FREMONT, CA: Clinical trials have traditionally depended mainly on paperwork, with patient engagement receiving less attention. Changing clinical trial requirements, the clinical trial landscape, competition, and technological developments, on the other hand, allowed for the introduction of a personalized and digitalized patient-centric approach to clinical trials. Take a closer look at it.
How Can Artificial Intelligence Be Used for Patient Recruitment for A Clinical Trial?

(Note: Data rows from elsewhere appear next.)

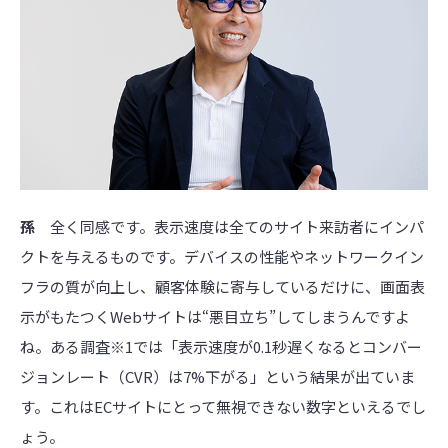
孫
全く同感です。表示速度は全てのサイト来訪者にインパ
クトを与えるものです。デバイスの性能やネットワークイン
フラの質が向上し、顧客体験に寄与しているだけに、画面表
示がもたつくWebサイトは“悪目立ち”してしまうんですよ
ね。ある調査※1では「表示速度が0.1秒遅くなるとコンバー
ジョンレート（CVR）は7%下がる」という結果が出ていま
す。これはECサイトにとって無視できない数字といえるでし
ょう。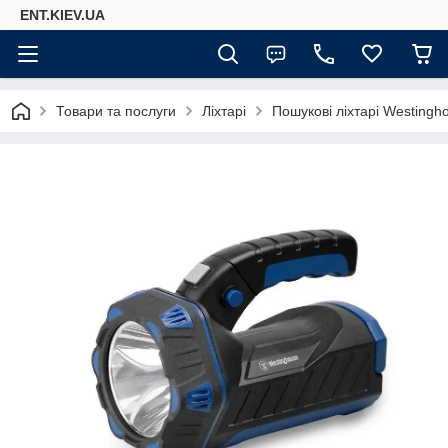
ENT.KIEV.UA
Товари та послуги
Ліхтарі
Пошукові ліхтарі Westingh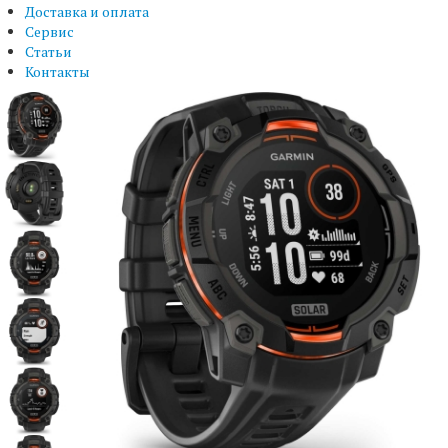
Доставка и оплата
Сервис
Статьи
Контакты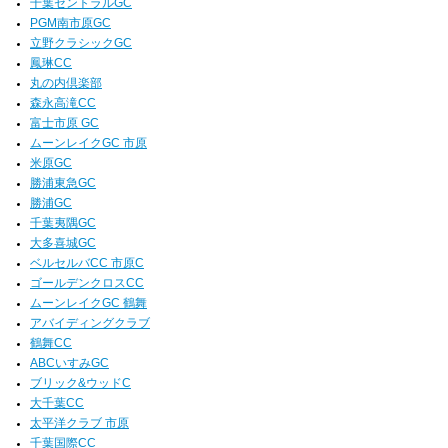
千葉セントラルGC
PGM南市原GC
立野クラシックGC
鳳琳CC
丸の内倶楽部
森永高滝CC
富士市原 GC
ムーンレイクGC 市原
米原GC
勝浦東急GC
勝浦GC
千葉夷隅GC
大多喜城GC
ベルセルバCC 市原C
ゴールデンクロスCC
ムーンレイクGC 鶴舞
アバイディングクラブ
鶴舞CC
ABCいすみGC
ブリック&ウッドC
大千葉CC
太平洋クラブ 市原
千葉国際CC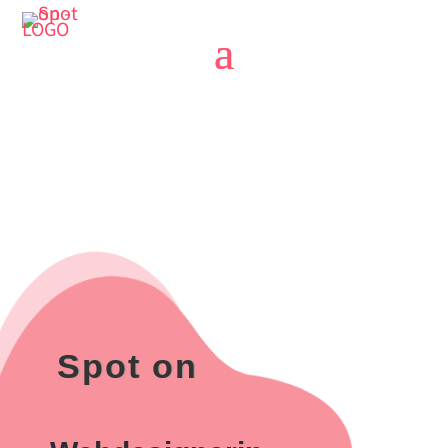
Spot on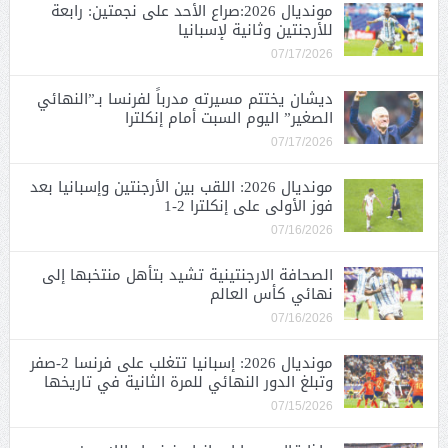
مونديال 2026:صراع الأحد على نجمتين: رابعة
للأرجنتين وثانية لإسبانيا
07/17/2026
ديشان يختتم مسيرته مدرباً لفرنسا بـ”النهائي
الصغير” اليوم السبت أمام إنكلترا
07/17/2026
مونديال 2026: اللقب بين الأرجنتين وإسبانيا بعد
فوز الأولى على إنكلترا 2-1
07/16/2026
الصحافة الارجنتينية تشيد بتأهل منتخبها إلى
نهائي كأس العالم
07/16/2026
مونديال 2026: إسبانيا تتغلب على فرنسا 2-صفر
وتبلغ الدور النهائي للمرة الثانية في تاريخها
07/15/2026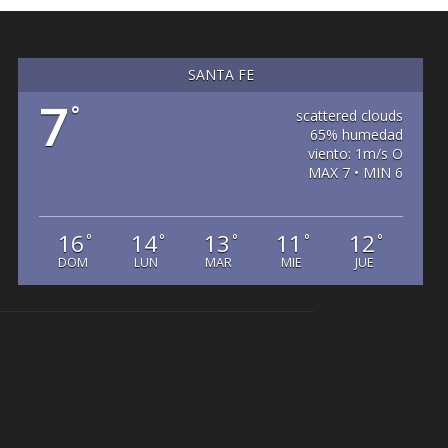
SANTA FE
7
°
scattered clouds
65% humedad
viento: 1m/s O
MAX 7 • MIN 6
16
14
13
11
12
°
°
°
°
°
DOM
LUN
MAR
MIE
JUE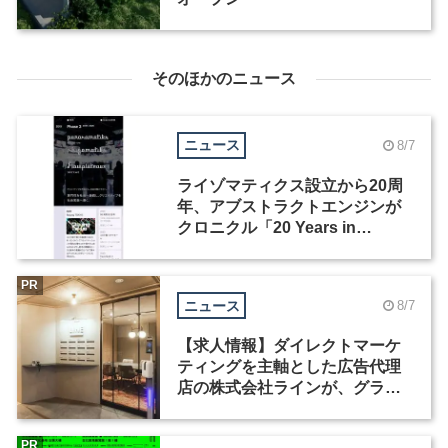
そのほかのニュース
ニュース
8/7
ライゾマティクス設立から20周
年、アブストラクトエンジンが
クロニクル「20 Years in
Motion」を公開
PR
ニュース
8/7
【求人情報】ダイレクトマーケ
ティングを主軸とした広告代理
店の株式会社ラインが、グラフ
ィックデザイナーを募集
PR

Recruitment is the most time-consuming and the most expensive step in clinical research, as we all know. The procedure is lengthy and complicated, with a significant risk of patient abandonment. However, Artificial Intelligence (AI) and Natural Language Processing (NLP) can tackle these problems. NLP is a technique that allows a computer to evaluate written or spoken words. NLP can be used to construct algorithms that can analyze doctor's notes and pathology reports of patients when employed in clinical trials. This will speed up the patient recruitment process and boost the efficiency of clinical trials by ensuring the recruitment of the best individuals.
In Clinical Studies, How Can Mobile Technology Promote Patient Recruitment and Reduce Drop-Out Rates?
The availability of new technology such as patient portals, sensors, and other apps makes it easier to engage patients. They can now register their health information using their clinical trial/wearable medical devices instead of going to hospitals, making appointments, or asking for prescription refills. Chatbots, for example, have been facilitated by this technology, which has opened up new channels of contact between patients and researchers involved in the clinical trial study. For example, forgetting appointments is a common reason for patient drop-out. Clinical trial individuals can receive reminders for attending meetings or taking medication on time via their wearable medical devices. They can also ask inquiries or access clinical trial study information or instructional information about the treatment plan.
Remote patient monitoring applications are another incredible technological innovation in clinical trial patient recruiting. They allow for remote monitoring of patients (those who live far away from the trial locations) and the storage of all data linked to them, as well as ongoing interactions and communications. Virtual trials that are so accessible and unobtrusive can help minimize drop-out rates and increase enrollment.